TASK OBJECTIVE → Transcribe the entries below word for word, beginning at the line with "Шарнирный соединитель" and stopping after the line with "Лу Инь наблюдающий за этим со стороны, был"; drop all pictures.

(Stored data entries)
____________

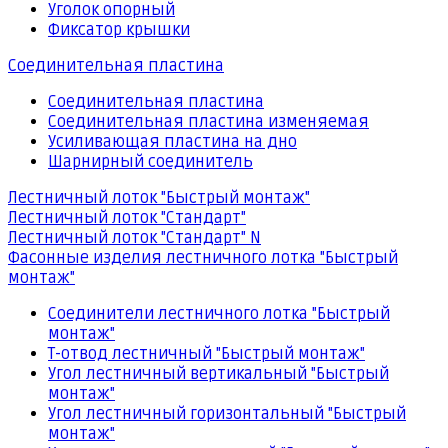
Уголок опорный
Фиксатор крышки
Соединительная пластина
Соединительная пластина
Соединительная пластина изменяемая
Усиливающая пластина на дно
Шарнирный соединитель
Лестничный лоток "Быстрый монтаж"
Лестничный лоток "Стандарт"
Лестничный лоток "Стандарт" N
Фасонные изделия лестничного лотка "Быстрый
монтаж"
Соединители лестничного лотка "Быстрый
монтаж"
Т-отвод лестничный "Быстрый монтаж"
Угол лестничный вертикальный "Быстрый
монтаж"
Угол лестничный горизонтальный "Быстрый
монтаж"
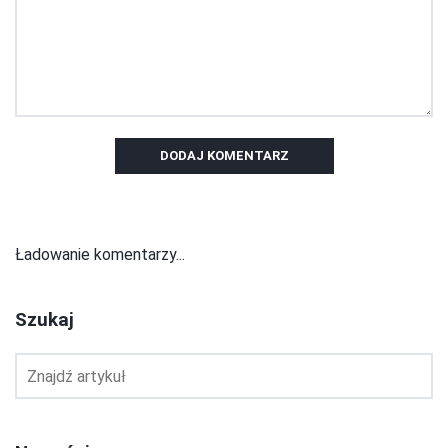
DODAJ KOMENTARZ
Ładowanie komentarzy...
Szukaj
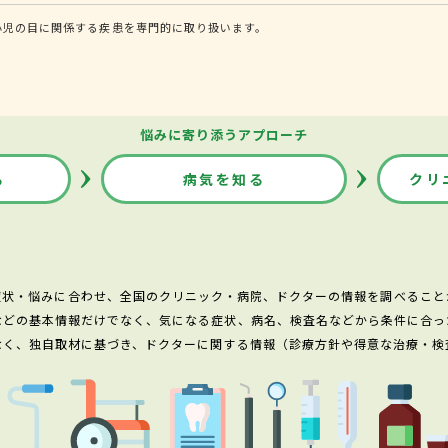
小児の目に関係する疾患を専門的に取り扱います。
悩みに寄り添うアプローチ
る
病気を知る
クリ
症状・悩みに合わせ、全国のクリニック・病院、ドクターの情報を調べること
などの基本情報だけでなく、気になる症状、病名、検査名などから条件に合っ
なく、独自取材に基づき、ドクターに関する情報（診療方針や得意な治療・検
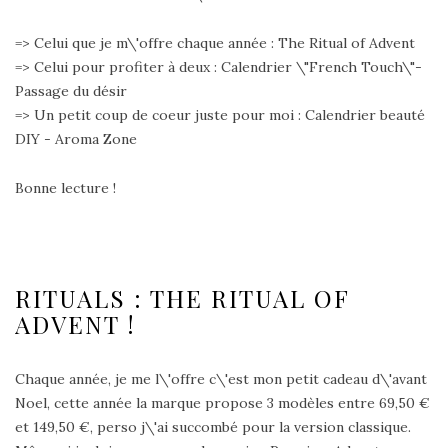
=> Celui que je m\'offre chaque année : The Ritual of Advent
=> Celui pour profiter à deux : Calendrier \"French Touch\"-
Passage du désir
=> Un petit coup de coeur juste pour moi : Calendrier beauté
DIY - Aroma Zone
Bonne lecture !
RITUALS : THE RITUAL OF
ADVENT !
Chaque année, je me l\'offre c\'est mon petit cadeau d\'avant
Noel, cette année la marque propose 3 modèles entre 69,50 €
et 149,50 €, perso j\'ai succombé pour la version classique.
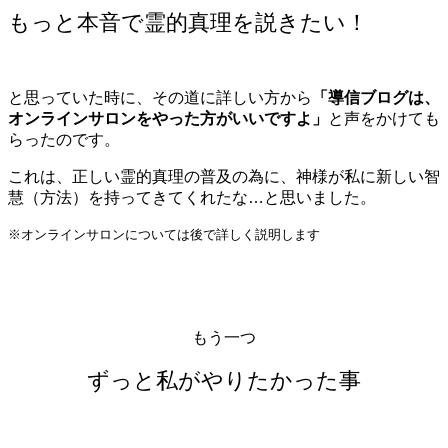
もっと本音で霊的真理を説きたい！
と思っていた時に、その道に詳しい方から
「導信ブログは、
オンラインサロンをやった方がいいですよ」
と声をかけても
らったのです。
これは、正しい霊的真理の普及の為に、神様が私に新しい智
慧（方法）を持ってきてくれたな…と思いました。
※オンラインサロンについては後で詳しく説明します
もう一つ
ずっと私がやりたかった事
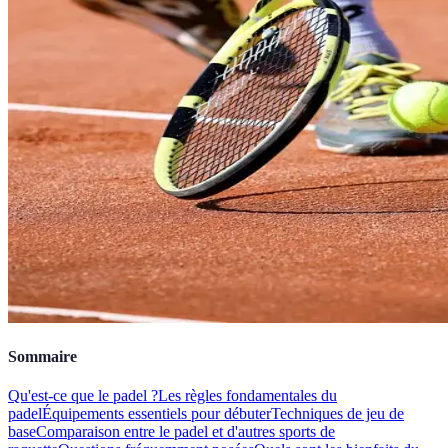
Sommaire
Qu'est-ce que le padel ?
Les règles fondamentales du
padel
Équipements essentiels pour débuter
Techniques de jeu de
base
Comparaison entre le padel et d'autres sports de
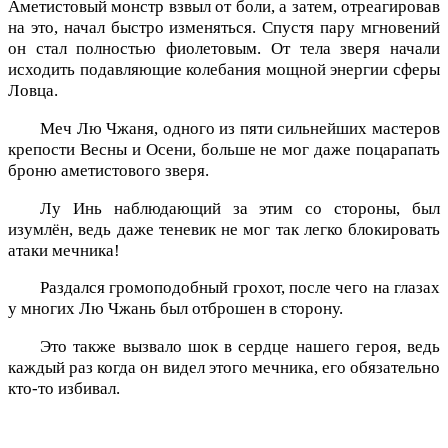
Аметистовый монстр взвыл от боли, а затем, отреагировав
на это, начал быстро изменяться. Спустя пару мгновений
он стал полностью фиолетовым. От тела зверя начали
исходить подавляющие колебания мощной энергии сферы
Ловца.
Меч Лю Чжаня, одного из пяти сильнейших мастеров
крепости Весны и Осени, больше не мог даже поцарапать
броню аметистового зверя.
Лу Инь наблюдающий за этим со стороны, был
изумлён, ведь даже теневик не мог так легко блокировать
атаки мечника!
Раздался громоподобный грохот, после чего на глазах
у многих Лю Чжань был отброшен в сторону.
Это также вызвало шок в сердце нашего героя, ведь
каждый раз когда он видел этого мечника, его обязательно
кто-то избивал.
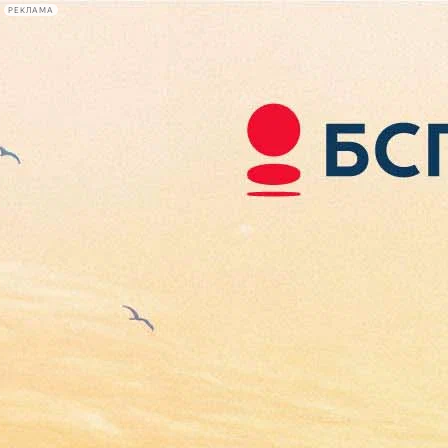
РЕКЛАМА
Афиша Plus
#телегид
Фонтанка.ру
Сегодня:
2026.08.07
11:24
Афиша Plus
кино
спектакли
выставки
концерты
лекции
книги
афиша плюс
новости
+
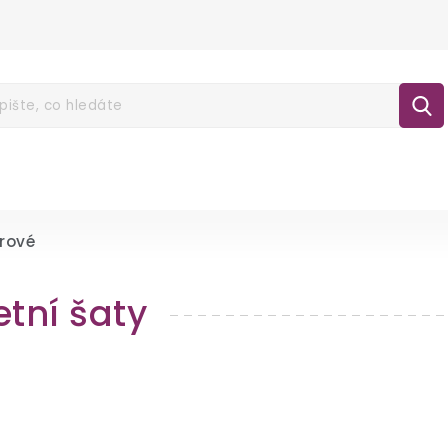
É POUKAZY
NOVINKY
LÁTKY
GALA
lášení
rové
etní šaty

____________

OUTPUT OF THE TASK →
Шарнирный соединитель
Лестничный лоток "Быстрый монтаж"
Лестничный лоток "Стандарт"
Лестничный лоток "Стандарт" N
Фасонные изделия лестничного лотка "Быстрый
монтаж"
Соединители лестничного лотка "Быстрый
монтаж"
Т-отвод лестничный "Быстрый монтаж"
Угол лестничный вертикальный "Быстрый
монтаж"
Угол лестничный горизонтальный "Быстрый
монтаж"
DODAJ KOMENTARZ
Ładowanie komentarzy...
Szukaj
小児の目に関係する疾患を専門的に取り扱います。
悩みに寄り添うアプローチ
る
病気を知る
クリ
症状・悩みに合わせ、全国のクリニック・病院、ドクターの情報を調べること
などの基本情報だけでなく、気になる症状、病名、検査名などから条件に合っ
なく、独自取材に基づき、ドクターに関する情報（診療方針や得意な治療・検
=> Celui que je m\'offre chaque année : The Ritual of Advent
=> Celui pour profiter à deux : Calendrier \"French Touch\"-
Passage du désir
=> Un petit coup de coeur juste pour moi : Calendrier beauté
DIY - Aroma Zone
Bonne lecture !
RITUALS : THE RITUAL OF
ADVENT !
Chaque année, je me l\'offre c\'est mon petit cadeau d\'avant
Noel, cette année la marque propose 3 modèles entre 69,50 €
et 149,50 €, perso j\'ai succombé pour la version classique.
もっと本音で霊的真理を説きたい！
と思っていた時に、その道に詳しい方から
「導信ブログは、
オンラインサロンをやった方がいいですよ」
と声をかけても
らったのです。
これは、正しい霊的真理の普及の為に、神様が私に新しい智
慧（方法）を持ってきてくれたな…と思いました。
※オンラインサロンについては後で詳しく説明します
もう一つ
ずっと私がやりたかった事
Sommaire
Qu'est-ce que le padel ?
Les règles fondamentales du
padel
Équipements essentiels pour débuter
Techniques de jeu de
base
Comparaison entre le padel et d'autres sports de
Аметистовый монстр взвыл от боли, а затем, отреагировав
на это, начал быстро изменяться. Спустя пару мгновений
он стал полностью фиолетовым. От тела зверя начали
исходить подавляющие колебания мощной энергии сферы
Ловца.
Меч Лю Чжаня, одного из пяти сильнейших мастеров
крепости Весны и Осени, больше не мог даже поцарапать
броню аметистового зверя.
Лу Инь наблюдающий за этим со стороны, был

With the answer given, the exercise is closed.